The document also clearly betrays just how ambitious van Marum was. It is worth noting how
his contract already refers to the “the best instrumentmakers”, and geological specimens that
“cannot be easily acquired in another way”. The best was just about good enough for van
Marum.
Finally, the contract also reveals a little about how van Marum intended to use the museum
space he had been entrusted with, i.e. the Oval Room. On the one hand, it was obviously
supposed to function as a place where experiments could be performed, for example with the
electrostatic generator. On the other hand however, van Marum was clearly equally aware of
its aesthetic qualities, and the possibility of showcasing, if not items from the collections
themselves, then at least the names of those who had donated the most precious of these
items. The only way of explaining paragraph four of the contract is that the general aura of the
new institution, i.e. the prestige associated with the disinterested pursuit of knowledge in the
name of Teyler, which in turn was bolstered by the Foundation’s considerable financial
muscle, was to incite further donations. For van Marum, this was another card he could play
not only in his campaign to expand the collections, but simultaneously on his way towards
consolidating his position as the head of a prestigious, well endowed research institute.

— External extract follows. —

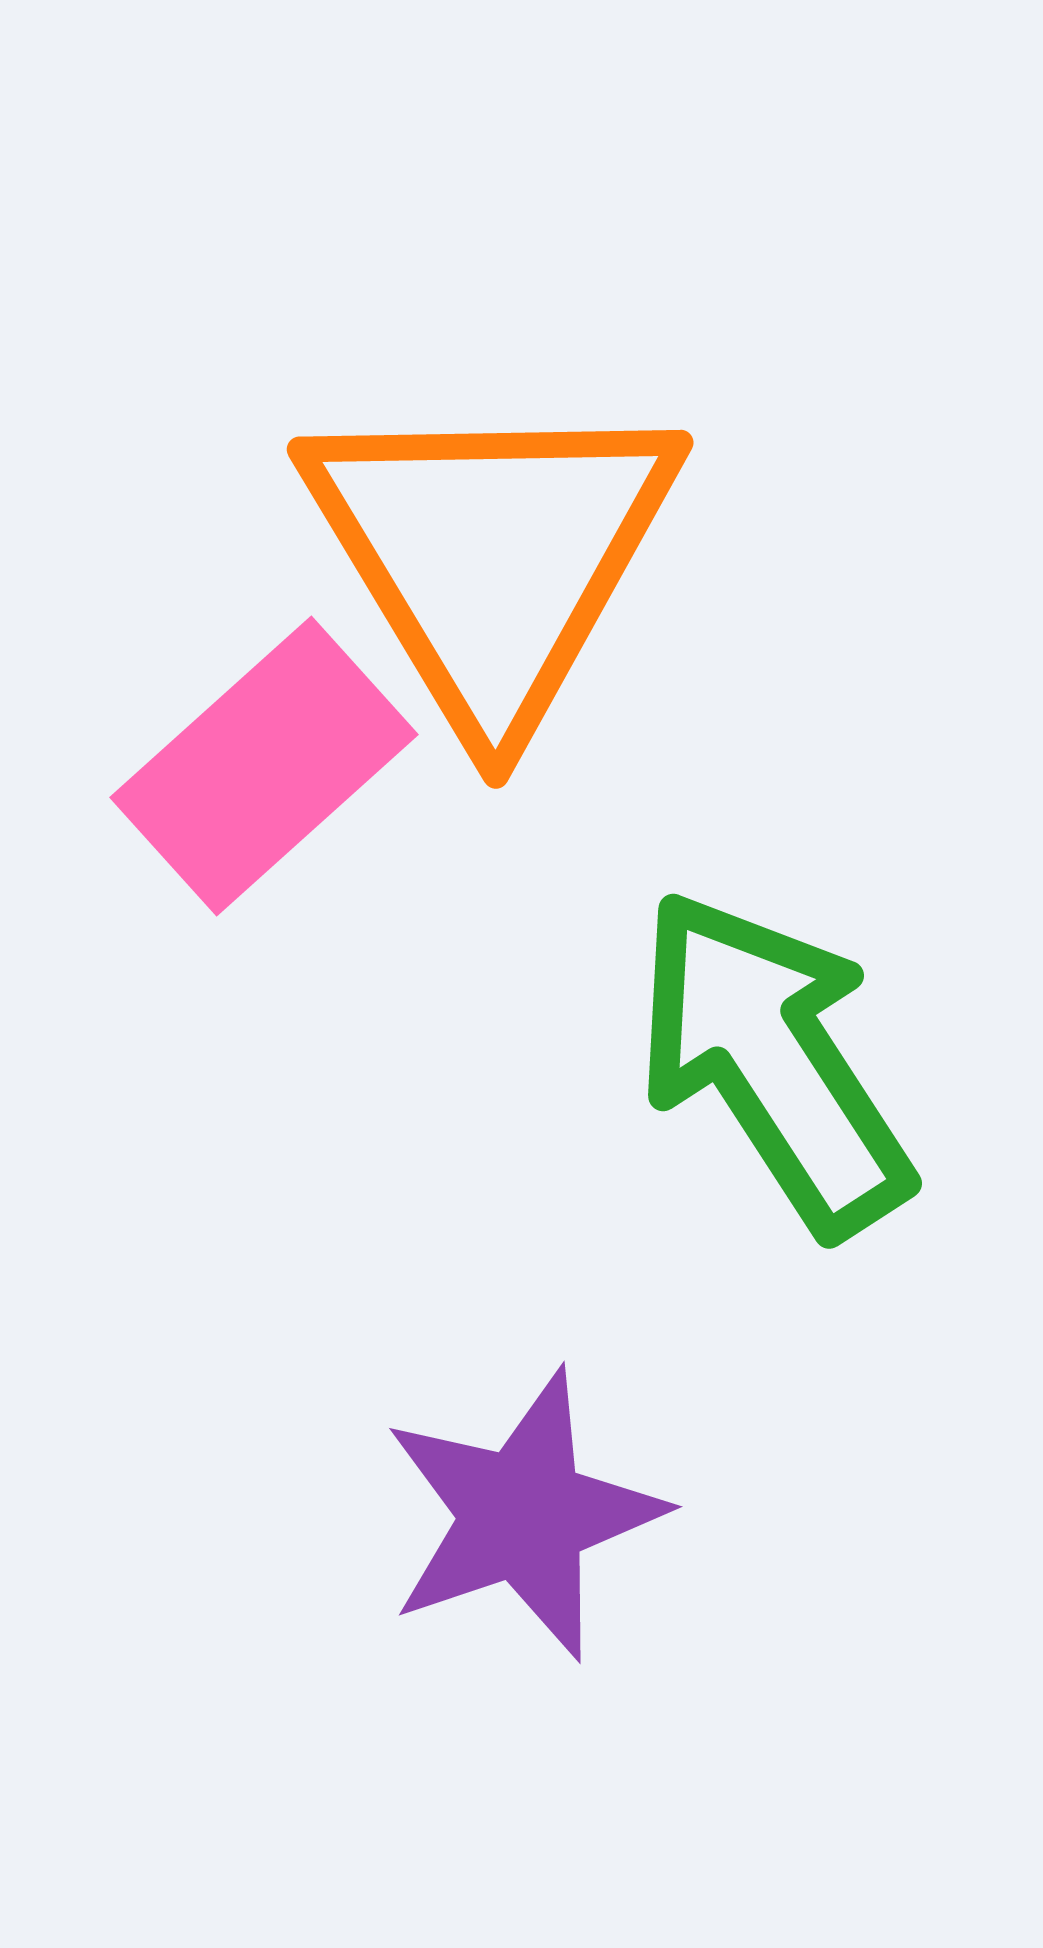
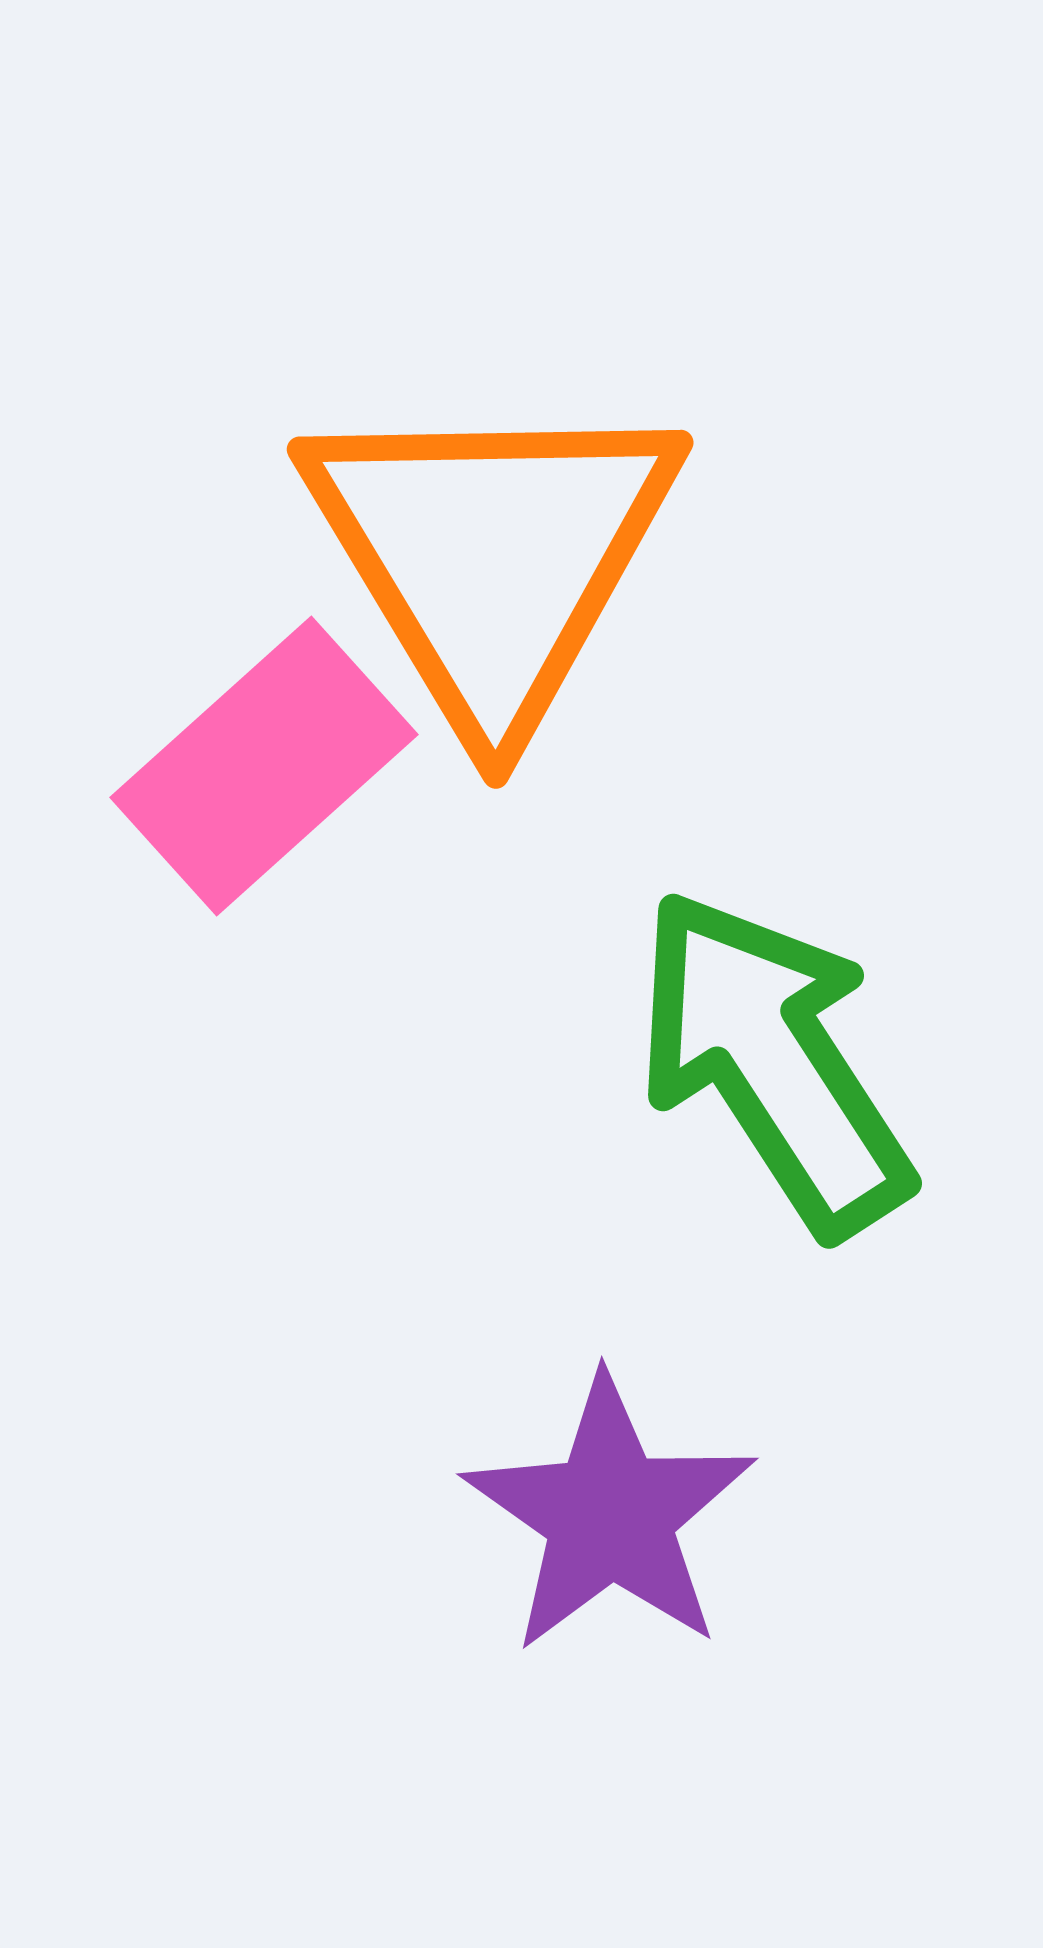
purple star: moved 87 px right; rotated 18 degrees counterclockwise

Whatever his motives, he was capitalising on the Oval Room’s splendour.
There are more indications than this one paragraph in his contract that van Marum was well
aware of how both the Oval Room and the collection it housed could hardly fail to impress
visitors. Recall for instance that he kept geological specimens present in the collection in
duplicate at his own house, where he seems also to have conducted all his business with
travelling traders. Although he is likely to have done so for pragmatic reasons as well, one can
imagine how it would hardly have helped his bargaining position if he had immediately
initiated the traders into the magnificent splendour of the Oval Room. And almost ironically,
at the same time, and whether he did it consciously or not, van Marum was also dissociating
the Oval Room from the “unpleasant” or “filthy business” of day-to-day trading and bartering.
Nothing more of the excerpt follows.